Scammers love a natural disaster, because people are so willing to give and help others recover from the damages of a natural disaster, that they don't do their due-diligence to vet the request for help. Hurricane Florence hasn't even fully left the east coast, and fraudsters have already started to put their scams in motion.
The United States Computer Emergency Readiness Team (US-CERT) is warning all users to be prepared for and remain vigilant against cyber activity and non-cyber activity that will exploit the interest we have in helping Hurricane Florence victims.
Watch out for the following natural disaster scams:
- Fraudulent emails soliciting help. These may lead to malicious websites. Be careful with all emails with subject lines, attachments or links referring to the hurricane, even if these appear to come from a legitimate source.
- Social Media pleas. You can expect many pop-up charities/collections following a disaster. Watch out for those soliciting money and dubious ways of collecting the donations, such as cash, gift card or wire transfer.
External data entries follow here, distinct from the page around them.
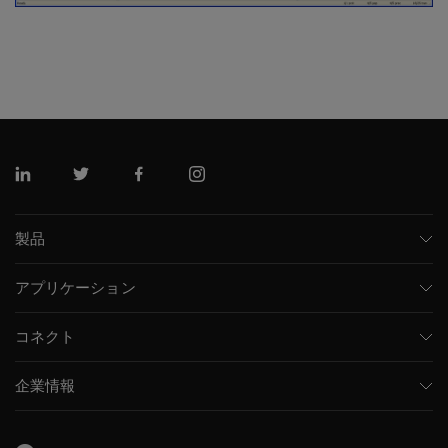
リンクトイン
ツイッター
フェイスブック
インスタグラム
製品
質量分析計
アプリケーション
キャピラリー電気泳動機器
医薬品/バイオ医薬品
ソフトウェア
コネクト
環境分析
統合ソリューション
サポート
食品/飲料検査
HPLC製品
企業情報
トレーニング
法医学ソリューション
イオンモビリティ
SCIEXについて
プロフェッショナルサービス
生物医学およびオミックス研究
イオンソース
SCIEXの歴史
キャリア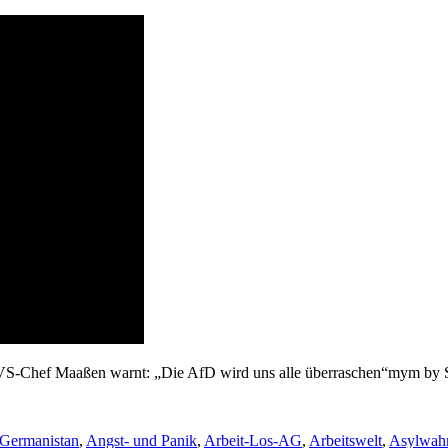
S-Chef Maaßen warnt: „Die AfD wird uns alle überraschen“mym by
Germanistan
,
Angst- und Panik
,
Arbeit-Los-AG
,
Arbeitswelt
,
Asylwah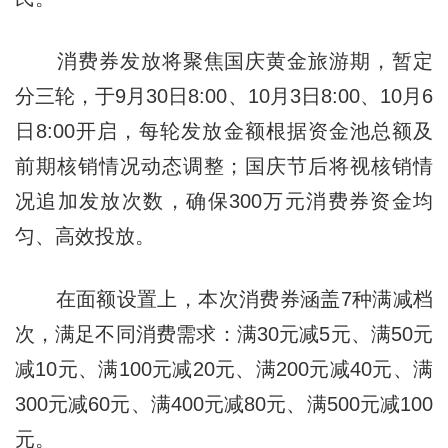
消费券发放将聚焦国庆黄金旅游期，暂定
分三轮，于9月30日8:00、10月3日8:00、10月6
日8:00开启，每轮发放金额根据资金池总额及
前期核销情况动态调整；国庆节后将视核销情
况追加发放次数，确保300万元消费券资金均
匀、高效投放。
在面额设置上，本次消费券涵盖7种满减档
次，满足不同消费需求：满30元减5元、满50元
减10元、满100元减20元、满200元减40元、满
300元减60元、满400元减80元、满500元减100
元。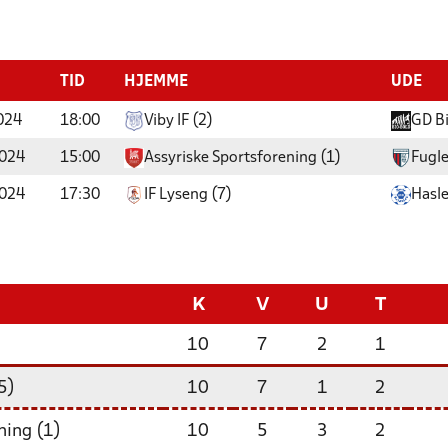
TID
HJEMME
UDE
024
18:00
Viby IF (2)
GD B
2024
15:00
Assyriske Sportsforening (1)
Fugl
2024
17:30
IF Lyseng (7)
Hasle
K
V
U
T
10
7
2
1
5)
10
7
1
2
ning (1)
10
5
3
2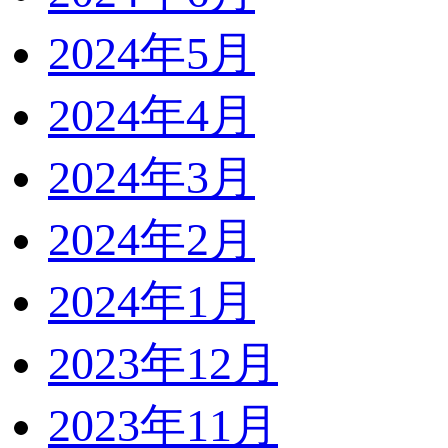
2024年5月
2024年4月
2024年3月
2024年2月
2024年1月
2023年12月
2023年11月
- Calls asking for donations. Voice call scams are nothing new. Remember, Caller IDs can be faked to make it look like calls come from a particular area. They might even act like you have given before.
- Texts prompting you to give. Text message scams can be particularly dangerous, as they usually only contain a small amount of information and a link. That link, however, can lead to a malicious website that can infect your device. Best not to follow any link.
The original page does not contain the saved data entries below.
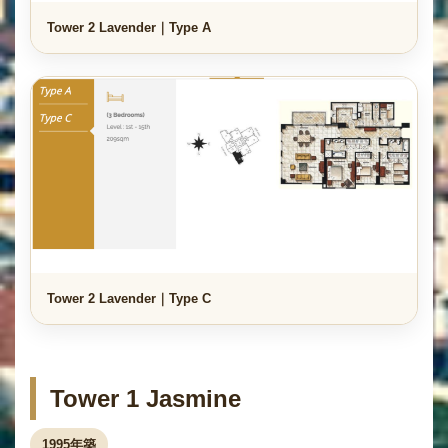
Tower 2 Lavender｜Type A
Tower 2 Lavender｜Type C
Tower 1 Jasmine
1995年築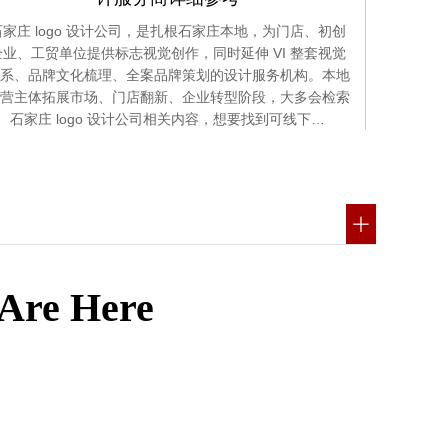
石家庄 logo 设计公司，是扎根石家庄本地，为门店、初创
企业、工贸单位提供标志视觉创作，同时延伸 VI 整套视觉
系、品牌文化梳理、全案品牌策划的设计服务机构。本地
营主体拓展市场、门店翻新、企业转型阶段，大多会检索
石家庄 logo 设计公司相关内容，想要找到可线下…
 Are Here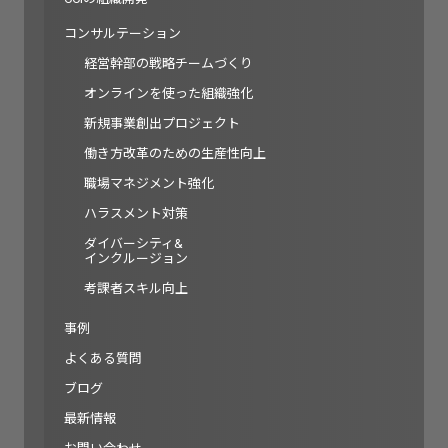
コンサルテーション
経営幹部の戦略チームづくり
オンラインを使った組織強化
新規事業創出プロジェクト
働き方改革のための生産性向上
職場マネジメント強化
ハラスメント対策
ダイバーシティ&
インクルージョン
考課者スキル向上
事例
よくある質問
ブログ
最新情報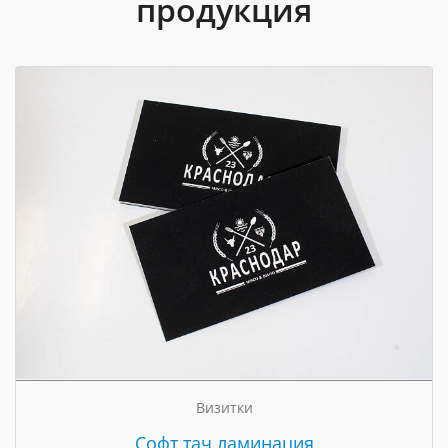
продукция
Визитки
Cофт тач ламинация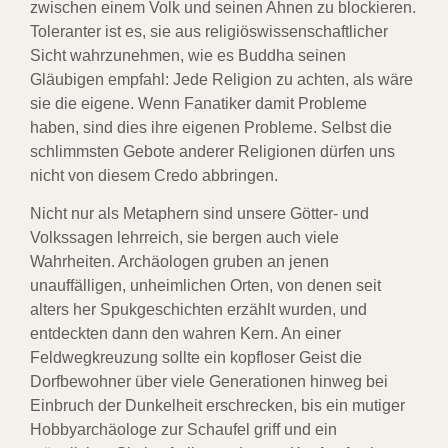
zwischen einem Volk und seinen Ahnen zu blockieren.
Toleranter ist es, sie aus religiöswissenschaftlicher
Sicht wahrzunehmen, wie es Buddha seinen
Gläubigen empfahl: Jede Religion zu achten, als wäre
sie die eigene. Wenn Fanatiker damit Probleme
haben, sind dies ihre eigenen Probleme. Selbst die
schlimmsten Gebote anderer Religionen dürfen uns
nicht von diesem Credo abbringen.
Nicht nur als Metaphern sind unsere Götter- und
Volkssagen lehrreich, sie bergen auch viele
Wahrheiten. Archäologen gruben an jenen
unauffälligen, unheimlichen Orten, von denen seit
alters her Spukgeschichten erzählt wurden, und
entdeckten dann den wahren Kern. An einer
Feldwegkreuzung sollte ein kopfloser Geist die
Dorfbewohner über viele Generationen hinweg bei
Einbruch der Dunkelheit erschrecken, bis ein mutiger
Hobbyarchäologe zur Schaufel griff und ein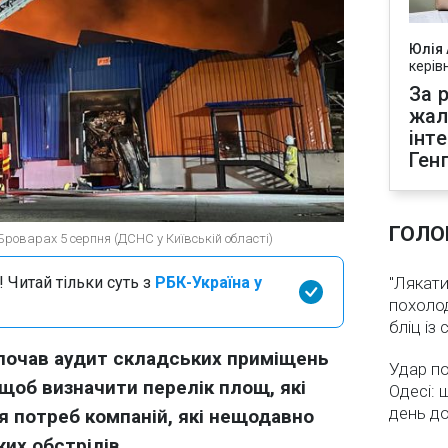
Юлія
керів
За р
жал
інт
Ген
ГОЛО
Броварах 5 серпня (ДСНС у Київській області)
 Читай тільки суть з
РБК-Україна у
"Лякати
похолод
бліц із
почав аудит складських приміщень
Удар по
щоб визначити перелік площ, які
Одесі: 
день д
я потреб компаній, які нещодавно
их обстрілів.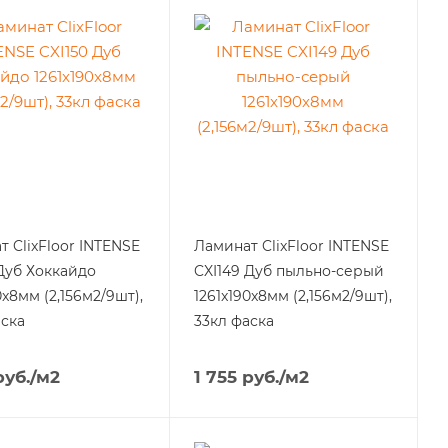
 ClixFloor INTENSE
Ламинат ClixFloor INTENSE
 Дуб Хоккайдо
CXI149 Дуб пыльно-серый
0x8мм (2,156м2/9шт),
1261x190x8мм (2,156м2/9шт),
аска
33кл фаска
уб.
/м2
1 755
руб.
/м2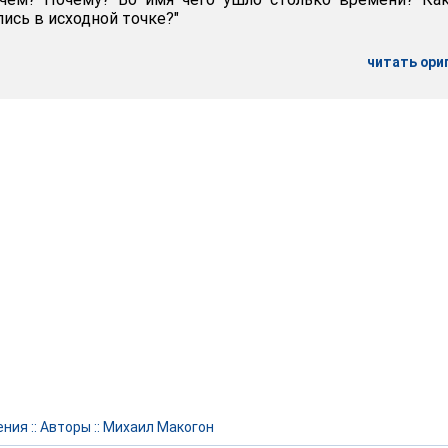
ись в исходной точке?"
читать ори
ения
::
Авторы
::
Михаил Макогон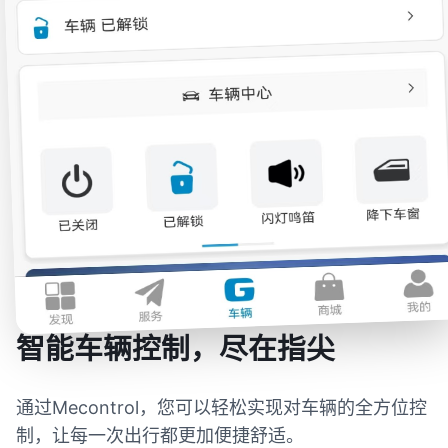
智能车辆控制，尽在指尖
通过Mecontrol，您可以轻松实现对车辆的全方位控
制，让每一次出行都更加便捷舒适。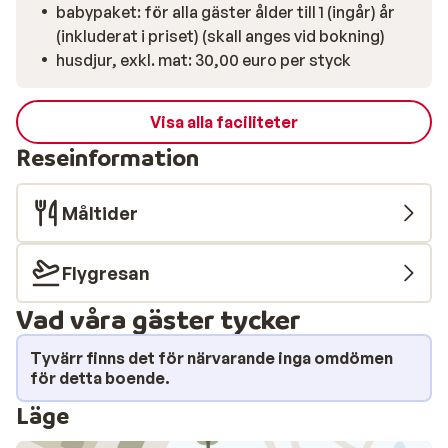
babypaket: för alla gäster ålder till 1 (ingår) år
(inkluderat i priset) (skall anges vid bokning)
husdjur, exkl. mat: 30,00 euro per styck
Visa alla faciliteter
Reseinformation
Måltider
Flygresan
Vad våra gäster tycker
Tyvärr finns det för närvarande inga omdömen
för detta boende.
Läge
- Donation Websites. Scam websites can be set up quickly and are designed to take money and collect card information. They can also be dangerous in that they inject images and documents with malicious code to steal information, infect your device and possibly even control it.
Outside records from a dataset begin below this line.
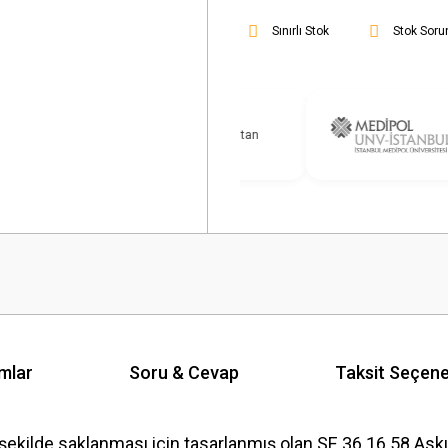
Sınırlı Stok
Stok Soru
mlar
Soru & Cevap
Taksit Seçene
ekilde saklanması için tasarlanmış olan SE 36.16.58 Askılı 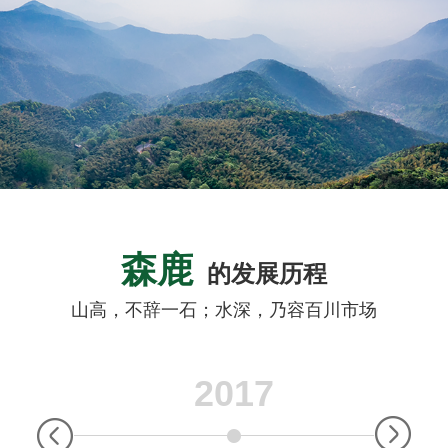
森鹿
的发展历程
山高，不辞一石；水深，乃容百川市场
2017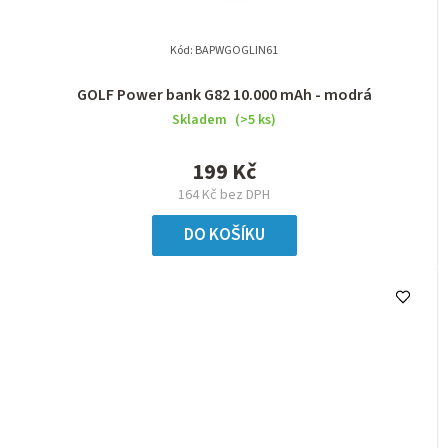
Kód:
BAPWGOGLIN61
GOLF Power bank G82 10.000 mAh - modrá
Skladem
(>5 ks)
199 Kč
164 Kč bez DPH
DO KOŠÍKU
- Door to door solicitations. Nothing provides pressure like a face to face request. Despite the emotional pleas, DO NOT invite them in. Ask for information at the doorstep, and then do your research. You may also choose to just not answer the door.
How Should You Give?
The Federal Trade Commission (FTC) has put together an article on "How to donate wisely and avoid charity scams."
- Do your research. Searching online for charity reputations, using words like complaints, review or rating, can save you from making a mistake.
- Use reputable organizations to see how donations are used by charities. The following are known to be helpful.
- Payment type matters. Any requests for cash, gift card and wiring money should be red flags for scams. Paying by credit card or check at least give you a record. If you pay through an online portal, make sure you know how money will be used and also what personal information may be shared.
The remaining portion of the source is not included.